▶ _Problem to solve_: The records should be copied out again with no alteration.

Start of Data shown

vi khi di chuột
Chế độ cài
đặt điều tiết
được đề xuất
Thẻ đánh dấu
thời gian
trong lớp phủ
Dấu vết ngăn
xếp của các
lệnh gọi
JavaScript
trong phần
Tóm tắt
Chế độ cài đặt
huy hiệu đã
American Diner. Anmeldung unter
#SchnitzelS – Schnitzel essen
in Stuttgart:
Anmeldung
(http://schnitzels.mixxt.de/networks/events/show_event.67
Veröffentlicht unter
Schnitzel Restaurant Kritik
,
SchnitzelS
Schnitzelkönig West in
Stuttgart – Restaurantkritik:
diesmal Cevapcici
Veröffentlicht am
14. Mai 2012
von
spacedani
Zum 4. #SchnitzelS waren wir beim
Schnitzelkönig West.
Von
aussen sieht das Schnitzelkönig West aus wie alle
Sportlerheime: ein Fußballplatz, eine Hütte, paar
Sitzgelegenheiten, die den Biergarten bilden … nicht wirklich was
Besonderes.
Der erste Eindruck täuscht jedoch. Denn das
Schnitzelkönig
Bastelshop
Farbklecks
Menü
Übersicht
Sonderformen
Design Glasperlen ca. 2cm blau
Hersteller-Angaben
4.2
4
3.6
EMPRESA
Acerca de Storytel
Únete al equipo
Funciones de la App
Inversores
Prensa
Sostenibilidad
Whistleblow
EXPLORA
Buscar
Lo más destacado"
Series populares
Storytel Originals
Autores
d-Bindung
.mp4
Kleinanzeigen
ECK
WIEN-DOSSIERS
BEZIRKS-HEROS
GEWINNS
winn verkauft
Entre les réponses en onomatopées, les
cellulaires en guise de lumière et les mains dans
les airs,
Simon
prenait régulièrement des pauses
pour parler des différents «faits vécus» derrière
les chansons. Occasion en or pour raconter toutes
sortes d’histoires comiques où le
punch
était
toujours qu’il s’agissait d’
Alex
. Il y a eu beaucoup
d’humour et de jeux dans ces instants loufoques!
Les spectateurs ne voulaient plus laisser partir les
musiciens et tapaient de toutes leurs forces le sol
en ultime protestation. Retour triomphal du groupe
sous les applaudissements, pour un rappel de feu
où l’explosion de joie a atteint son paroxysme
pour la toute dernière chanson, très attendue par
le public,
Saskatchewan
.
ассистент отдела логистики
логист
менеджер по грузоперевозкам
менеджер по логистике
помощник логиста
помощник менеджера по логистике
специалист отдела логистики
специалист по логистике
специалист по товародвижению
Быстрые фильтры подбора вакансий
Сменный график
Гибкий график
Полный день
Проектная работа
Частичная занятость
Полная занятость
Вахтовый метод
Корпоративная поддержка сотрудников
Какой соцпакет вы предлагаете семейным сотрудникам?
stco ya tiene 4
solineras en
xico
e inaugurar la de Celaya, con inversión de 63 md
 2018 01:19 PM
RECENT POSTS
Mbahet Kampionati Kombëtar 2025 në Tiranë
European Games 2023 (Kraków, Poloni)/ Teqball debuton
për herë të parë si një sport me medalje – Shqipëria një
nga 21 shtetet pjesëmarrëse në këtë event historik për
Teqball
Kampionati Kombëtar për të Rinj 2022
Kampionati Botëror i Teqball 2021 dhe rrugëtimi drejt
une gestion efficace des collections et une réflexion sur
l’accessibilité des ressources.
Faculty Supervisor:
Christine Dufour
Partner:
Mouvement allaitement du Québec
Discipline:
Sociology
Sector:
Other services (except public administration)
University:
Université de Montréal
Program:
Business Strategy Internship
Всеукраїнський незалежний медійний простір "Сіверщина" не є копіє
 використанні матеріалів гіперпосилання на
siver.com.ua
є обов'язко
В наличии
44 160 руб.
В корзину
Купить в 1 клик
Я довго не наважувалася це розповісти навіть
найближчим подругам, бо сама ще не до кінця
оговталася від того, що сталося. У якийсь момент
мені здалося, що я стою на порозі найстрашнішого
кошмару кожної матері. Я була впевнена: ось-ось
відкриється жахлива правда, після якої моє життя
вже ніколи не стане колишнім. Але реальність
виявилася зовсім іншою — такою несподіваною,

End of Data shown

▶ _Answer to this exercise_:
vi khi di chuột
Chế độ cài
đặt điều tiết
được đề xuất
Thẻ đánh dấu
thời gian
trong lớp phủ
Dấu vết ngăn
xếp của các
lệnh gọi
JavaScript
trong phần
Tóm tắt
Chế độ cài đặt
huy hiệu đã
American Diner. Anmeldung unter
#SchnitzelS – Schnitzel essen
in Stuttgart:
Anmeldung
(http://schnitzels.mixxt.de/networks/events/show_event.67
Veröffentlicht unter
Schnitzel Restaurant Kritik
,
SchnitzelS
Schnitzelkönig West in
Stuttgart – Restaurantkritik:
diesmal Cevapcici
Veröffentlicht am
14. Mai 2012
von
spacedani
Zum 4. #SchnitzelS waren wir beim
Schnitzelkönig West.
Von
aussen sieht das Schnitzelkönig West aus wie alle
Sportlerheime: ein Fußballplatz, eine Hütte, paar
Sitzgelegenheiten, die den Biergarten bilden … nicht wirklich was
Besonderes.
Der erste Eindruck täuscht jedoch. Denn das
Schnitzelkönig
Bastelshop
Farbklecks
Menü
Übersicht
Sonderformen
Design Glasperlen ca. 2cm blau
Hersteller-Angaben
4.2
4
3.6
EMPRESA
Acerca de Storytel
Únete al equipo
Funciones de la App
Inversores
Prensa
Sostenibilidad
Whistleblow
EXPLORA
Buscar
Lo más destacado"
Series populares
Storytel Originals
Autores
d-Bindung
.mp4
Kleinanzeigen
ECK
WIEN-DOSSIERS
BEZIRKS-HEROS
GEWINNS
winn verkauft
Entre les réponses en onomatopées, les
cellulaires en guise de lumière et les mains dans
les airs,
Simon
prenait régulièrement des pauses
pour parler des différents «faits vécus» derrière
les chansons. Occasion en or pour raconter toutes
sortes d’histoires comiques où le
punch
était
toujours qu’il s’agissait d’
Alex
. Il y a eu beaucoup
d’humour et de jeux dans ces instants loufoques!
Les spectateurs ne voulaient plus laisser partir les
musiciens et tapaient de toutes leurs forces le sol
en ultime protestation. Retour triomphal du groupe
sous les applaudissements, pour un rappel de feu
où l’explosion de joie a atteint son paroxysme
pour la toute dernière chanson, très attendue par
le public,
Saskatchewan
.
ассистент отдела логистики
логист
менеджер по грузоперевозкам
менеджер по логистике
помощник логиста
помощник менеджера по логистике
специалист отдела логистики
специалист по логистике
специалист по товародвижению
Быстрые фильтры подбора вакансий
Сменный график
Гибкий график
Полный день
Проектная работа
Частичная занятость
Полная занятость
Вахтовый метод
Корпоративная поддержка сотрудников
Какой соцпакет вы предлагаете семейным сотрудникам?
stco ya tiene 4
solineras en
xico
e inaugurar la de Celaya, con inversión de 63 md
 2018 01:19 PM
RECENT POSTS
Mbahet Kampionati Kombëtar 2025 në Tiranë
European Games 2023 (Kraków, Poloni)/ Teqball debuton
për herë të parë si një sport me medalje – Shqipëria një
nga 21 shtetet pjesëmarrëse në këtë event historik për
Teqball
Kampionati Kombëtar për të Rinj 2022
Kampionati Botëror i Teqball 2021 dhe rrugëtimi drejt
une gestion efficace des collections et une réflexion sur
l’accessibilité des ressources.
Faculty Supervisor:
Christine Dufour
Partner:
Mouvement allaitement du Québec
Discipline:
Sociology
Sector:
Other services (except public administration)
University:
Université de Montréal
Program:
Business Strategy Internship
Всеукраїнський незалежний медійний простір "Сіверщина" не є копіє
 використанні матеріалів гіперпосилання на
siver.com.ua
є обов'язко
В наличии
44 160 руб.
В корзину
Купить в 1 клик
Я довго не наважувалася це розповісти навіть
найближчим подругам, бо сама ще не до кінця
оговталася від того, що сталося. У якийсь момент
мені здалося, що я стою на порозі найстрашнішого
кошмару кожної матері. Я була впевнена: ось-ось
відкриється жахлива правда, після якої моє життя
вже ніколи не стане колишнім. Але реальність
виявилася зовсім іншою — такою несподіваною,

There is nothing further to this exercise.